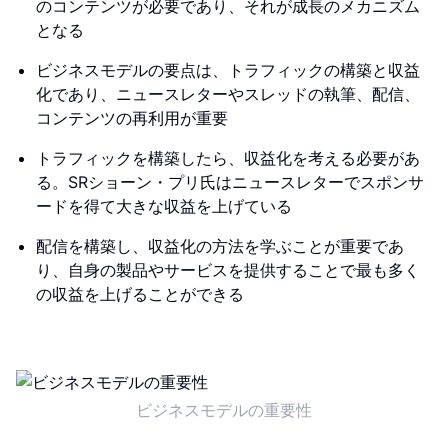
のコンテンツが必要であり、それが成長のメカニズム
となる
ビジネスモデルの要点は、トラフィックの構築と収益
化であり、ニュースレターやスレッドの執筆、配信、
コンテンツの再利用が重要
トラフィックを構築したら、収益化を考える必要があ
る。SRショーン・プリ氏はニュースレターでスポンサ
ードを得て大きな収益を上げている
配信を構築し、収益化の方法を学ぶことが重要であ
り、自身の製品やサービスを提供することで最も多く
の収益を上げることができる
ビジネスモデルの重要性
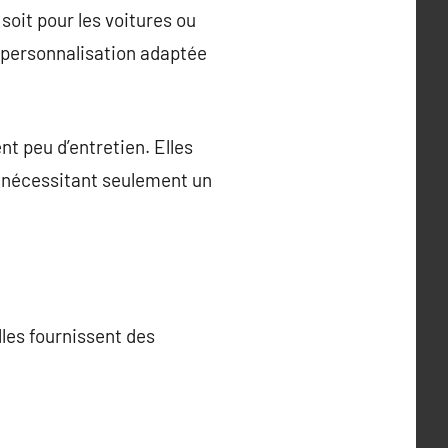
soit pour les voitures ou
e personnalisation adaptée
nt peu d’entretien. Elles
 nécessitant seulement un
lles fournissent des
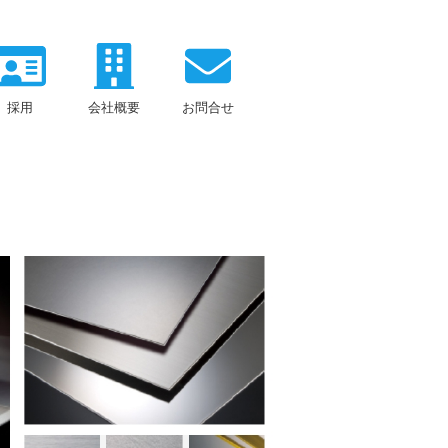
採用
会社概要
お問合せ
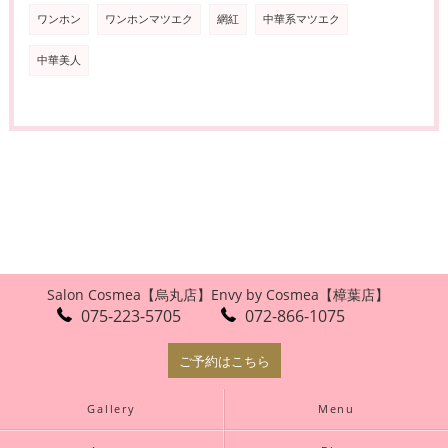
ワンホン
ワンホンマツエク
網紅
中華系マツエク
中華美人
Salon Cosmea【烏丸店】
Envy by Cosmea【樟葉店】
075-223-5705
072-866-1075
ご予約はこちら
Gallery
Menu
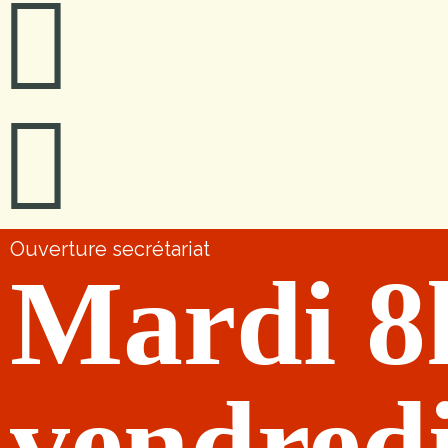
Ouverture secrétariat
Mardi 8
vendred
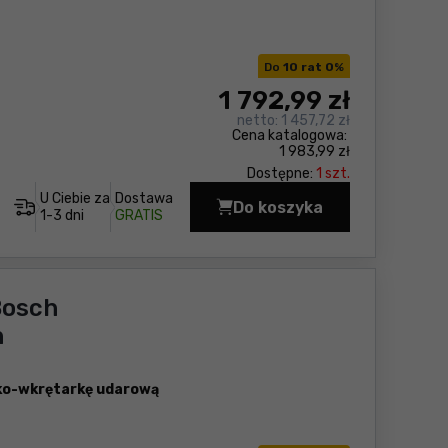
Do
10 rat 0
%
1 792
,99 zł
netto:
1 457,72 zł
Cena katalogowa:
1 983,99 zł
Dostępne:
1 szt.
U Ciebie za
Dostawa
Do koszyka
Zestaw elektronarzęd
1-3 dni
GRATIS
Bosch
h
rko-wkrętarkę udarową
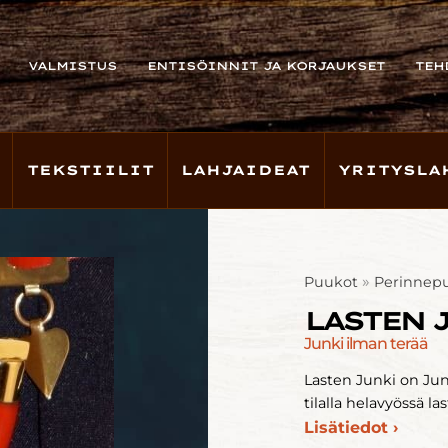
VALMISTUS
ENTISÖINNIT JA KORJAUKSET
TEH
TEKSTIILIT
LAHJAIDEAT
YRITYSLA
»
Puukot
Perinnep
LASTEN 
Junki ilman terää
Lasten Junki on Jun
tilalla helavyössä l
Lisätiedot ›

──────────────────────────────

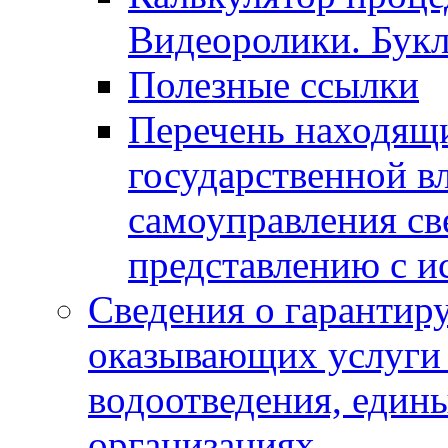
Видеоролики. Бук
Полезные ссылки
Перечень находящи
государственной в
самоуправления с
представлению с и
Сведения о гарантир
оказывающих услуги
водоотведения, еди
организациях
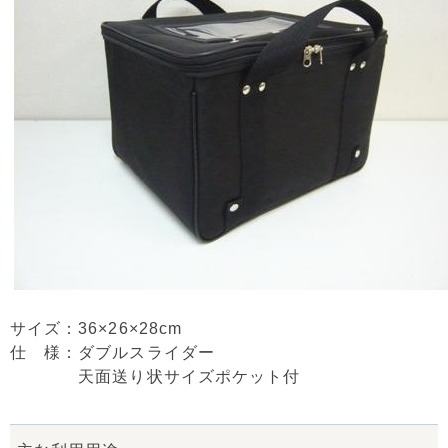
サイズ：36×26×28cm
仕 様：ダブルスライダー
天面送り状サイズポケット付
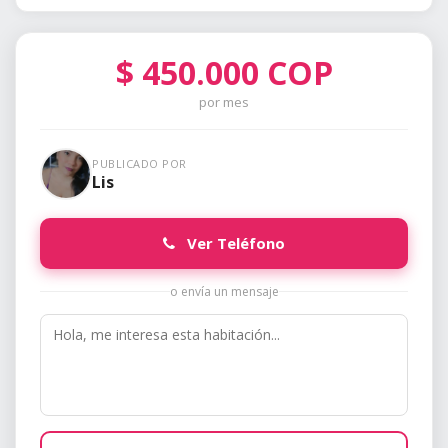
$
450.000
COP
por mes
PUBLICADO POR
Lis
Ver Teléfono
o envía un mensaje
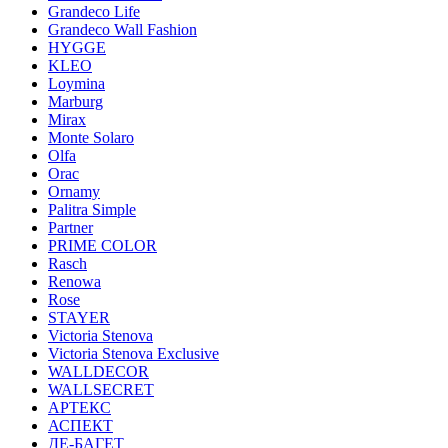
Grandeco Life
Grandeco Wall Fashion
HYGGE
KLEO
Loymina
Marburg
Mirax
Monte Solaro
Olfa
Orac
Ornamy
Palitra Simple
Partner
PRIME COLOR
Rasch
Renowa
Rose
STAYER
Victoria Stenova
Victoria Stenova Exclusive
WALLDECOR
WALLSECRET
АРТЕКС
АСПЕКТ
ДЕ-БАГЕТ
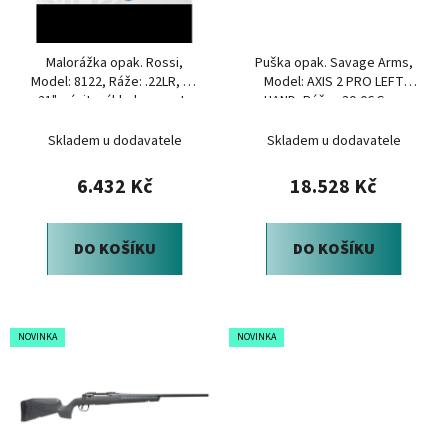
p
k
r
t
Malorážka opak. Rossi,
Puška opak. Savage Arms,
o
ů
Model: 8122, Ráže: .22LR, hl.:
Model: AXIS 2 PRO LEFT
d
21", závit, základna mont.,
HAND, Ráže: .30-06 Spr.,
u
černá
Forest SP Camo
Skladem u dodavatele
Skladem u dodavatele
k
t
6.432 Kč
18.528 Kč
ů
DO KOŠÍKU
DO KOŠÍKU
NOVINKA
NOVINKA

──────────────────────────────

## Task objective
Give back every line of the listing where the word "Stenova" shows up.

## Solution to the problem
Victoria Stenova
Victoria Stenova Exclusive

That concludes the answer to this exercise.